[Opening Provided information section]
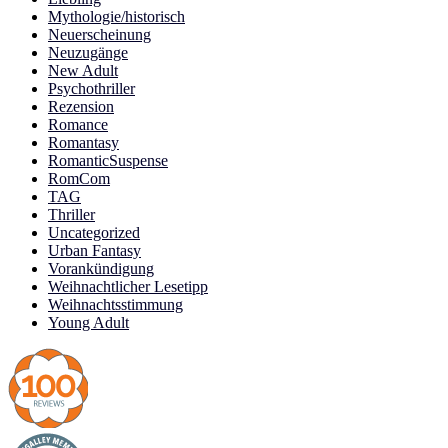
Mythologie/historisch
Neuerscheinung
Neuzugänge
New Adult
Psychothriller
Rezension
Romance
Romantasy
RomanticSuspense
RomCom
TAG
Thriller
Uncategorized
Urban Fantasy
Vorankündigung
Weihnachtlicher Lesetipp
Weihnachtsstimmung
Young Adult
[Closing Provided information section]
[Opening Provided information section]
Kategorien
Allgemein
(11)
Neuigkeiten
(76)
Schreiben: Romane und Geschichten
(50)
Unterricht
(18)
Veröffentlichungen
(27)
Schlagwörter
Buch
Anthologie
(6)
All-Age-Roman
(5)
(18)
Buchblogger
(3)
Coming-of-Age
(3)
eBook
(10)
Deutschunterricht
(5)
[Closing Provided information section]
[Opening Provided information section]
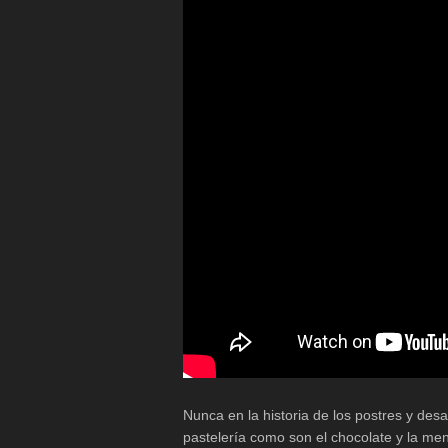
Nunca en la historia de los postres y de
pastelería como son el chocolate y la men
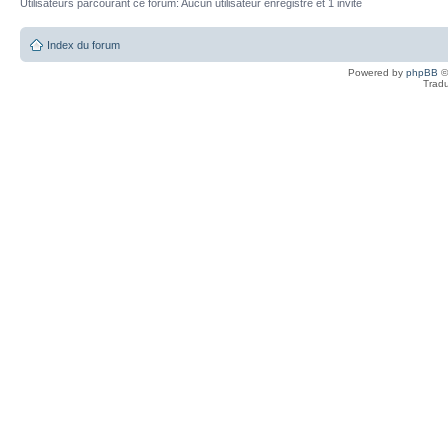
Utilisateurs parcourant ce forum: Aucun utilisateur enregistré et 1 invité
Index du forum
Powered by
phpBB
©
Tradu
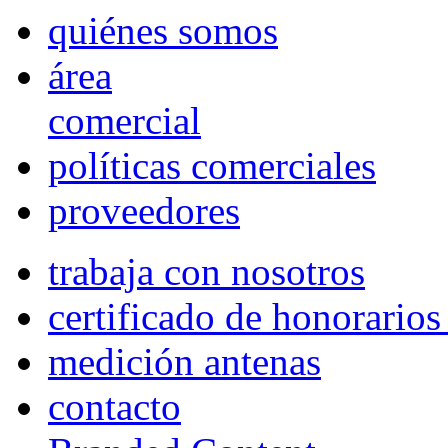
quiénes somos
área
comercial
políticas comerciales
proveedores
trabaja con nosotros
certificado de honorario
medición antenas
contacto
[Closing Provided information section]
**Work task**
Count the lines in the entries above where the string "forum" shows up, and give that number only.

**Solution for this exercise**
2